Thing is, we were not only outraged by their unacceptable portrayal of Sharks and the stupidity of their new “experiments” – but also and foremost, because of the damage they were intending to inflict to the reputation of Fiji. Talk of “deadly beaches”and “Shark infested waters” is simply toxic for the Tourism Industry, the principal income earner of most Island Countries. Yes, also for the Bahamas whose image has already been tarnished by past and equally stupid programs.

[Photo Credits: Top photo, Caribbean reef sharks (Roatan, Honduras), by alfonsator. Second photo, shark, by Macorig Paolo. The video, Tiger Shark, Fiji Shark Dive, shot by apriha.]


  • It only took me one part of one season to hate the Discovery Channel’s Shark week – and that’s even before knowing what I have more recently learnt about the value of sharks and their truer natures.

    It makes we question the validity of the entire programming of the network – guess that doesn’t really matter unless viewers stop watching.

  • […] [Global Voices blog post here.] […]

  • Robert Kenny

    I still haven’t seen any practical arguments or facts to support this anti-shark week position. In the many years that I have watched DC shark week I have never seen sharks presented as anything more than the natural instinct predators that they are. While DC is being accused of sensationalizing shark blood and gore for money it seems from the note above that the tourist industry wants to minimalize it for the same reasons. Even after watching blood and gore 2008 shark week our family still took a bahama cruise and swam at a variety of island beaches and we still swim in the gulf of Mexico off the Texas coast. Give some facts; ie How much has the ocean beach tourist industry declined because of misrepresented facts from DC Shark Week? What facts have been misrepresented by DC (ie Shark finning isn’t really a problem? Tiger, Bull, or Great White shark bites aren’t as nasty as portrayed). Just because you would like sharks to be portrayed as safe, benign household pets it does not make it so.

  • Shark Week owner

    As a young adult I’ve watched DC’s Shark Week for about the past five years now. As a person interested in sharks this week is an easy way to learn facts and interesting stories, and although I do have a slight fear of sharks that does not stop me from highly respecting them and caring for their plight.

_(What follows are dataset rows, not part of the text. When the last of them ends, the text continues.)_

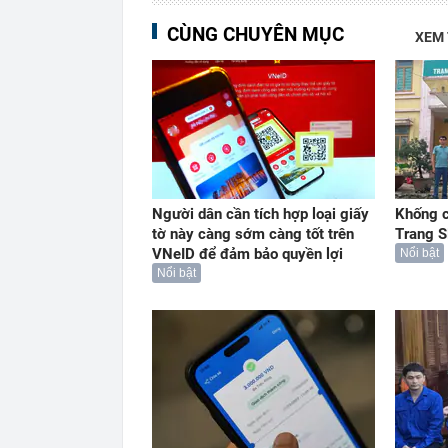
CÙNG CHUYÊN MỤC
XEM
Người dân cần tích hợp loại giấy
Khống c
tờ này càng sớm càng tốt trên
Trang S
VNeID để đảm bảo quyền lợi
Nổi bật
Nổi bật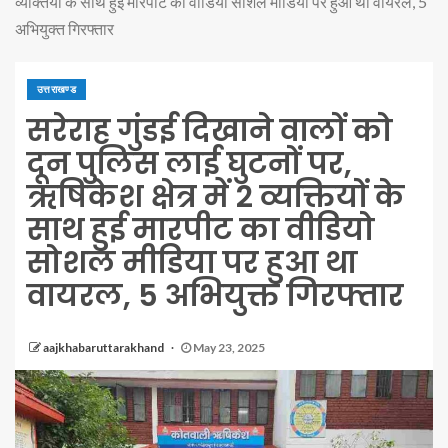
व्यक्तियों के साथ हुई मारपीट का वीडियो सोशल मीडिया पर हुआ था वायरल, 5
अभियुक्त गिरफ्तार
उत्तराखण्ड
सरेराह गुंडई दिखाने वालों को
दून पुलिस लाई घुटनों पर,
ऋषिकेश क्षेत्र में 2 व्यक्तियों के
साथ हुई मारपीट का वीडियो
सोशल मीडिया पर हुआ था
वायरल, 5 अभियुक्त गिरफ्तार
aajkhabaruttarakhand
May 23, 2025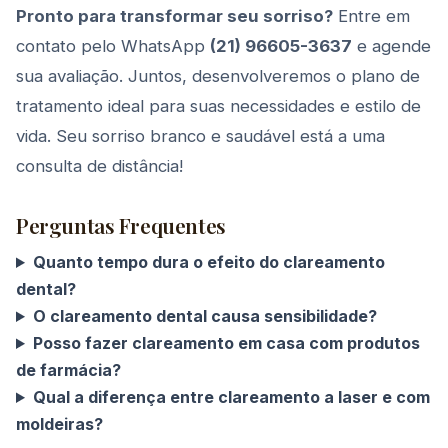
Pronto para transformar seu sorriso?
Entre em
contato pelo WhatsApp
(21) 96605-3637
e agende
sua avaliação. Juntos, desenvolveremos o plano de
tratamento ideal para suas necessidades e estilo de
vida. Seu sorriso branco e saudável está a uma
consulta de distância!
Perguntas Frequentes
Quanto tempo dura o efeito do clareamento
dental?
O clareamento dental causa sensibilidade?
Posso fazer clareamento em casa com produtos
de farmácia?
Qual a diferença entre clareamento a laser e com
moldeiras?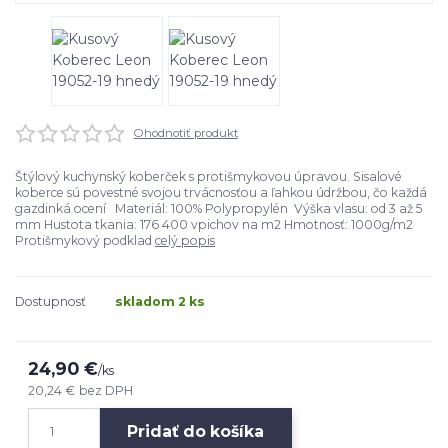
Ohodnotiť produkt
Štýlový kuchynský koberček s protišmykovou úpravou. Sisalové
koberce sú povestné svojou trvácnosťou a ľahkou údržbou, čo každá
gazdinká ocení Materiál: 100% Polypropylén Výška vlasu: od 3 až 5
mm Hustota tkania: 176 400 vpichov na m2 Hmotnosť: 1000g/m2
Protišmykový podklad
celý popis
Dostupnosť
skladom 2 ks
24,90 €
/
ks
20,24 €
bez DPH
Pridať do košíka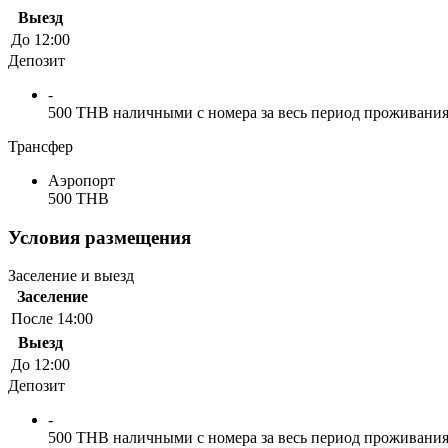
Выезд
До 12:00
Депозит
-
500 THB наличными с номера за весь период проживани
Трансфер
Аэропорт
500 THB
Условия размещения
Заселение и выезд
Заселение
После 14:00
Выезд
До 12:00
Депозит
-
500 THB наличными с номера за весь период проживани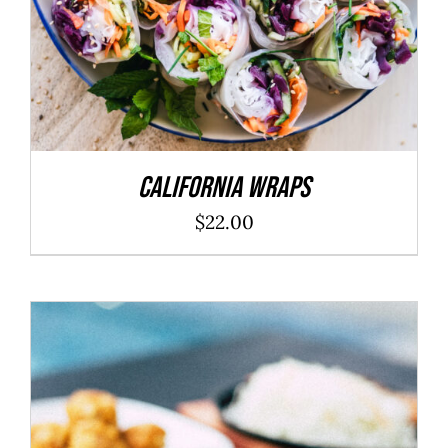
California Wraps
$
22.00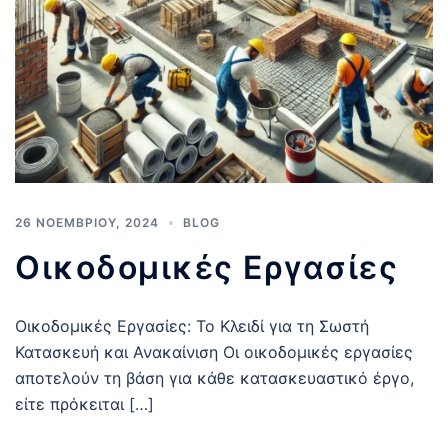
26 ΝΟΕΜΒΡΊΟΥ, 2024
BLOG
Οικοδομικές Εργασίες
Οικοδομικές Εργασίες: Το Κλειδί για τη Σωστή
Κατασκευή και Ανακαίνιση Οι οικοδομικές εργασίες
αποτελούν τη βάση για κάθε κατασκευαστικό έργο,
είτε πρόκειται […]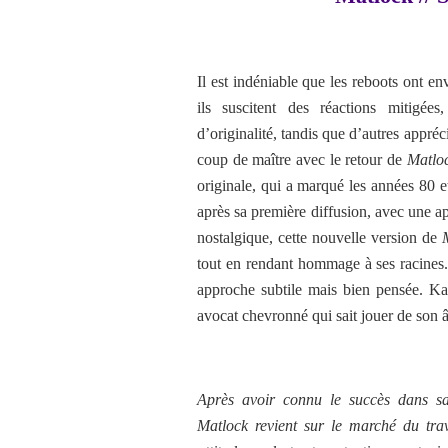
Il est indéniable que les reboots ont e
ils suscitent des réactions mitigées
d’originalité, tandis que d’autres appré
coup de maître avec le retour de
Matlo
originale, qui a marqué les années 80 e
après sa première diffusion, avec une ap
nostalgique, cette nouvelle version de
tout en rendant hommage à ses racines.
approche subtile mais bien pensée. Ka
avocat chevronné qui sait jouer de son 
Après avoir connu le succès dans sa 
Matlock revient sur le marché du trav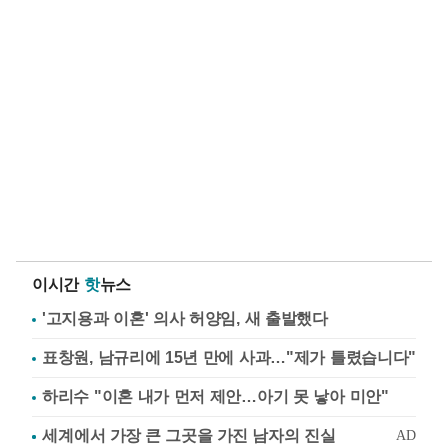
이시간
핫
뉴스
'고지용과 이혼' 의사 허양임, 새 출발했다
표창원, 남규리에 15년 만에 사과…"제가 틀렸습니다"
하리수 "이혼 내가 먼저 제안…아기 못 낳아 미안"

Discovery does like to show a bit of gore with Shark Week, but that only attracts more viewers, and as a fanatic Shark Week person I will voice the opinion that that isn’t a bad thing. I would love to see more ‘episodes’ of the Shark Week going over Shark conservation and acts being taken to protect the many species. However I must defend DC by saying that overall DC shows the relationship between man and shark as one of caution, not fear and how steps must be taken to understand and protect the many species of this animal.